Exercise goal: Only a number is wanted: how many lines of the entries include the string "İlhan"?

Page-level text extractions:
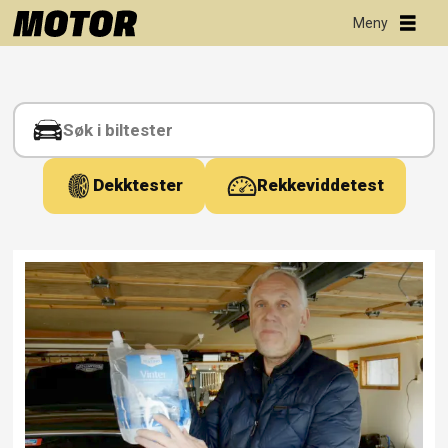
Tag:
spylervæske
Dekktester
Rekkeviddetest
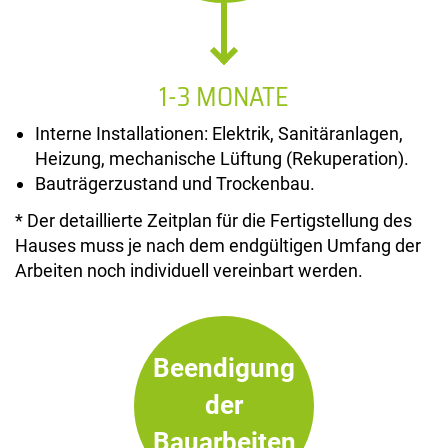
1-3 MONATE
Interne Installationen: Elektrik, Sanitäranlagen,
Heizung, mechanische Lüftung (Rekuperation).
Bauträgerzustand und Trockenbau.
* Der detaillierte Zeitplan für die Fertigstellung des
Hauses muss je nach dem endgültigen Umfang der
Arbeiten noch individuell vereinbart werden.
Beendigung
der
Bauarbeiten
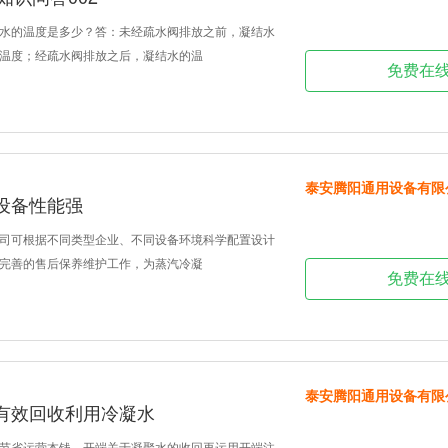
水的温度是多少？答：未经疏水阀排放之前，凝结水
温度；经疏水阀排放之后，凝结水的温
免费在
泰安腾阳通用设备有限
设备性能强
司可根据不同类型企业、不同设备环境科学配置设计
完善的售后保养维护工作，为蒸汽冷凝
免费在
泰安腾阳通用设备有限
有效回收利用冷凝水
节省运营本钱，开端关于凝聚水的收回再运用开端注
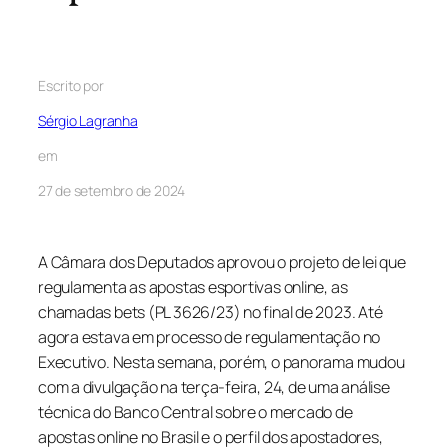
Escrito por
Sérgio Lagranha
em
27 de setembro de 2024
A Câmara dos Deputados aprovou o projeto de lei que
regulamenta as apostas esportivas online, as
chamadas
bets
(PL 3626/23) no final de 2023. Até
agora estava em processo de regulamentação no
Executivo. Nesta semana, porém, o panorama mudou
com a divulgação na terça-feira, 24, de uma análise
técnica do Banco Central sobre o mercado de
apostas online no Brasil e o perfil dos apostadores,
---
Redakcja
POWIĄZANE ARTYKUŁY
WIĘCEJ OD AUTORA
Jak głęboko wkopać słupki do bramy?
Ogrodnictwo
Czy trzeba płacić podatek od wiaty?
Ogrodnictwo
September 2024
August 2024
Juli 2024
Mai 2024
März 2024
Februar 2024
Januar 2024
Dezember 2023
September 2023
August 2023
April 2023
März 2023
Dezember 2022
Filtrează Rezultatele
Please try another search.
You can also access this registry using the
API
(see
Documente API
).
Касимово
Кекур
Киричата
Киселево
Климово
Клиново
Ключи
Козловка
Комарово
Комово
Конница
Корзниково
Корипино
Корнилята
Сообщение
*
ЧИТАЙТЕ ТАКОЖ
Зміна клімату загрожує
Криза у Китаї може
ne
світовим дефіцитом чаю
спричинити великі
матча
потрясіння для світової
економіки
---
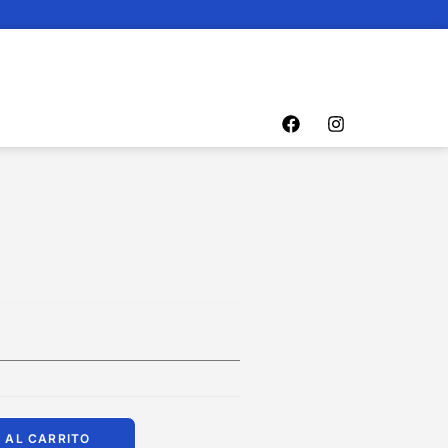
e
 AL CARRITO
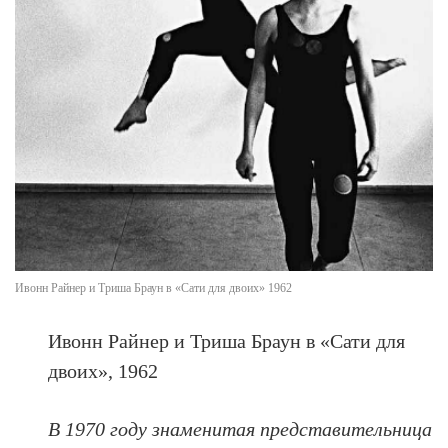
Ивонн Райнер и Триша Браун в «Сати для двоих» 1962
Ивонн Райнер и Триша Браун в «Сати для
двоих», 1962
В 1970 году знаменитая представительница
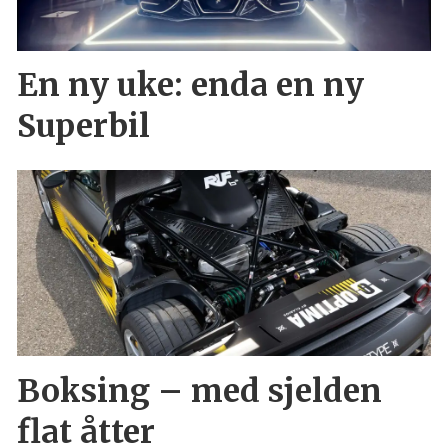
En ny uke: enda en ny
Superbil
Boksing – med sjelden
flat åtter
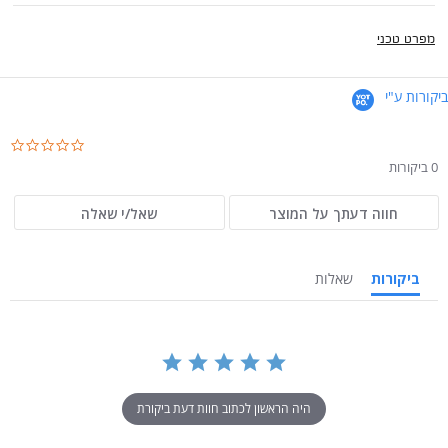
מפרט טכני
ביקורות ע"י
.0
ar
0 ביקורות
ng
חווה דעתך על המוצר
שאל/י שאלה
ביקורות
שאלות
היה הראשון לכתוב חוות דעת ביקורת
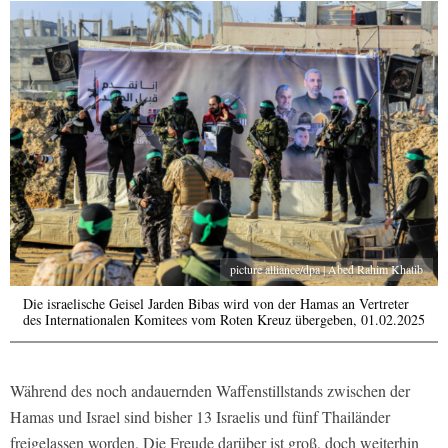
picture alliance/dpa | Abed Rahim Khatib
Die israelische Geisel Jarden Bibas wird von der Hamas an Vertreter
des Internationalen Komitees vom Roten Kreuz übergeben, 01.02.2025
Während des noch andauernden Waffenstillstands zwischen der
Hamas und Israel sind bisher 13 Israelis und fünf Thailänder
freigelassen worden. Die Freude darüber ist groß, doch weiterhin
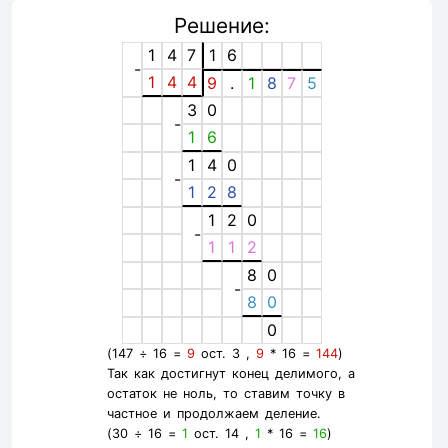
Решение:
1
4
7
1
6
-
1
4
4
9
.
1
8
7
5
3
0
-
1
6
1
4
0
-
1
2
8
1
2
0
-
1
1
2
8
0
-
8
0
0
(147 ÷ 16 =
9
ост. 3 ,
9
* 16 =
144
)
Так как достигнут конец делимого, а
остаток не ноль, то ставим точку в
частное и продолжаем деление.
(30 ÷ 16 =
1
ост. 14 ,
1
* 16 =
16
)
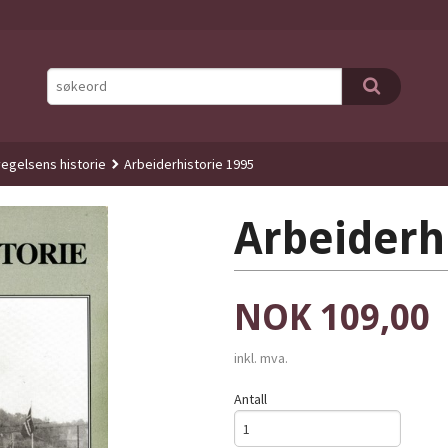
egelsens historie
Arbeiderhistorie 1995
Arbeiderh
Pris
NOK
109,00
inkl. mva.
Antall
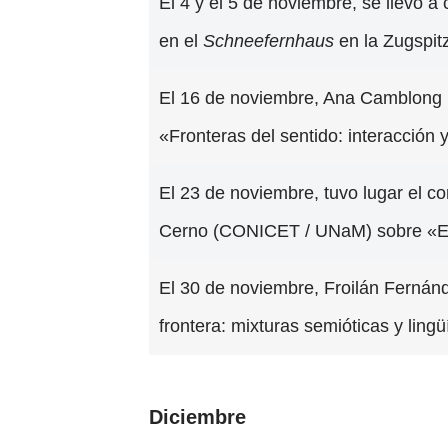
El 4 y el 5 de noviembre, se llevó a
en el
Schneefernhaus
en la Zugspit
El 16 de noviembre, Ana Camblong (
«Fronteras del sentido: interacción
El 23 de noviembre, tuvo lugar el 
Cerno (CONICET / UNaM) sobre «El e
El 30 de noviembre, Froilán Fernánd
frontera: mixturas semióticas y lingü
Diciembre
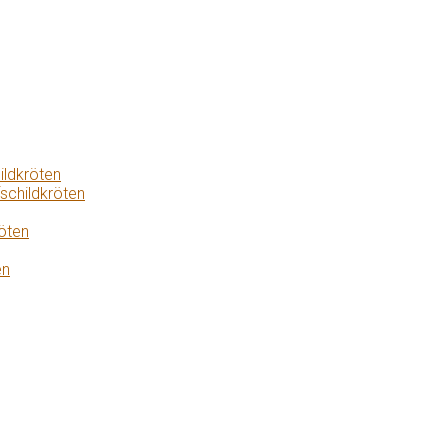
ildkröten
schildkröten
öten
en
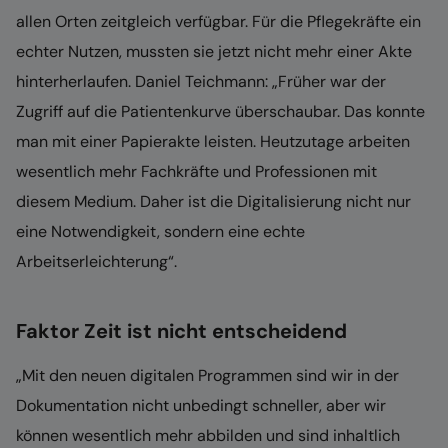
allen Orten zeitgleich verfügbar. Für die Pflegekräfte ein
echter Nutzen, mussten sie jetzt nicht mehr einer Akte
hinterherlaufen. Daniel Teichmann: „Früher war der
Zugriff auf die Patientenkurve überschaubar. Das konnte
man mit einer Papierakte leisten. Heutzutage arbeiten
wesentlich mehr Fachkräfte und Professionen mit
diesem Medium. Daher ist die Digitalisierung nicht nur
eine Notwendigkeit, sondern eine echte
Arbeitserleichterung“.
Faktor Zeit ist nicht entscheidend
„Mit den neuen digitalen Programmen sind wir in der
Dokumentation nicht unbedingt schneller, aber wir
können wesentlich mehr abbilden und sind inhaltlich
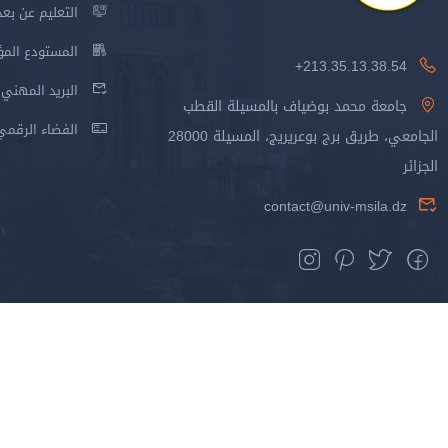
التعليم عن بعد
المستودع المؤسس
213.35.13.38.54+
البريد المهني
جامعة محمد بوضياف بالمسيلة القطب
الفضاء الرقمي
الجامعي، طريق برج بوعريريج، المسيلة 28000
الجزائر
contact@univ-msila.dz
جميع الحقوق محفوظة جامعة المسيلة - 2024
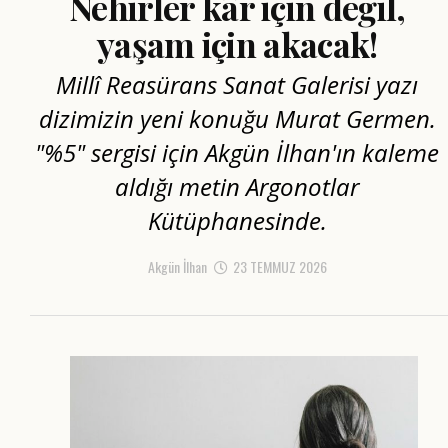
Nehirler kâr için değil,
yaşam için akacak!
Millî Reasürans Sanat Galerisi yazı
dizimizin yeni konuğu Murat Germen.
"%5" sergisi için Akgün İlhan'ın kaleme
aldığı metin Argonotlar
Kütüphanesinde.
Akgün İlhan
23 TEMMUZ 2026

Response area: 2